WARSAW — Sixteen years after the fall of communism in Europe, former Eastern Bloc countries are stepping up efforts to come to terms with their communist past as secret police archives slowly and partially open.
The European Union’s members from Eastern Europe, and Romania and Bulgaria, which are expected to enter the European Union in 2007, have been faced with why so little has been done to bring to justice those responsible for past crimes by the state security apparatus.
“It is not a process of retaliation. We have governments run by the rule of law,” said Kazimierz Woycicki, from Poland’s Institute of National Remembrance. “I understand this can be inconsistent with the common concept of justice. Some may say, ’We wanted justice, but got the rule of law.’”
Mr. Woycicki was among speakers discussing the history and legacy of the communist security apparatus last week at an international conference in Warsaw, set up by several organizations in Poland, Germany, Czech Republic and Slovakia.
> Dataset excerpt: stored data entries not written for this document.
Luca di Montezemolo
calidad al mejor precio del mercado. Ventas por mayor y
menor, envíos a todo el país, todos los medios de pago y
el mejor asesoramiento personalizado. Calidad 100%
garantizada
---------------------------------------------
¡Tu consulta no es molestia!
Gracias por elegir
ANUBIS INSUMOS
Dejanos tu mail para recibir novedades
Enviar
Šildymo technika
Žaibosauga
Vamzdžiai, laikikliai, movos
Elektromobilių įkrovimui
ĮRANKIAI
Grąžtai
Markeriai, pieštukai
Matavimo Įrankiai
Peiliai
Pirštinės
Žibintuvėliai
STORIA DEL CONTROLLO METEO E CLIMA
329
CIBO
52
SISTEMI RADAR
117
Some speakers verified through archival research the abominable record of communist secret police organizations in the new EU countries. Kidnappings, forced collaborations, false imprisonment and killings were accepted institutional practices.
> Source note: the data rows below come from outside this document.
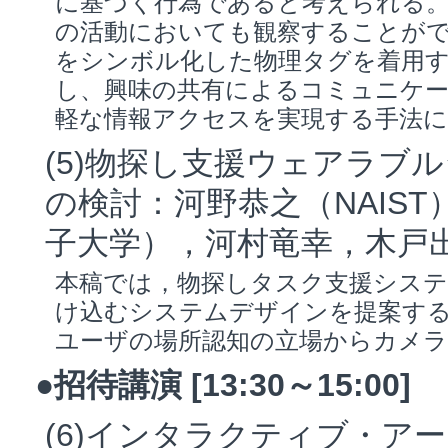
に基づく行為であると考えられる
の活動においても観察することが
をシンボル化した物理タグを着用
し、興味の共有によるコミュニケ
軽な情報アクセスを実現する手法
(5)物探し支援ウェアラブ
の検討：河野恭之（NAIS
子大学），河村竜幸，木戸出
本稿では，物探しタスク支援システ
け込むシステムデザインを提案する
ユーザの場所認知の立場からカメラ
●招待講演 [13:30～15:00]
(6)インタラクティブ・ア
Richard Cummings, former director of security for Radio Free Europe/Radio Liberty, described how secret police carried out a decades-long campaign of threats and violence against Radio Free Europe, including KGB-assisted killings of employees, plots by Czechoslovak agents to poison the staff and an attempt to blow up the station’s Munich headquarters, to be carried out by Carlos the Jackal and assisted by Romanian intelligence services.
In 2005, many former secret police officers seem to have not only escaped justice, but fared well. No formal research has been conducted on their fate or whereabouts, but there are plenty of stories about former communist secret police officers who leveraged their experience and connections to gain unfair advantage in business or slide into political office after 1989, when communism collapsed.
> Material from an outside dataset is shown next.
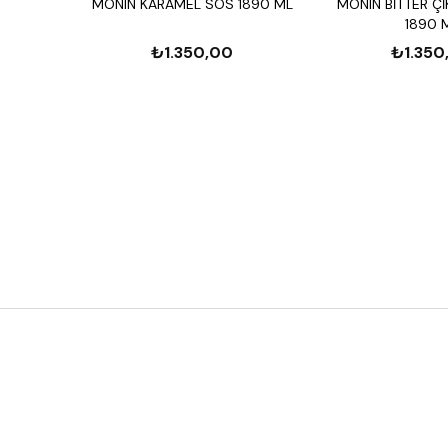
MONIN KARAMEL SOS 1890 ML
MONIN BİTTER Ç
1890 
₺1.350,00
₺1.350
In Romania, for example, the identity of officers from dictator Nicolae Ceausescu’s Securitate have not been revealed. According to a Romanian source close to the archives, the current state security agency is protecting them.
Some countries have made efforts to filter them out, a process known as “lustration.” The Czech Republic, since 1991, has used lustration in attempting to block former agents from ministerial but not elected posts.
Hynek Fajmon, an EU parliament member from the Czech Republic, said lustration is imperfect, but has been an effective legal screening process.
“Without [lustration], we would have full ministries of [former communist agents], because they were sitting there [at the fall of communism], and they would have remained sitting there,” Mr. Fajmon said.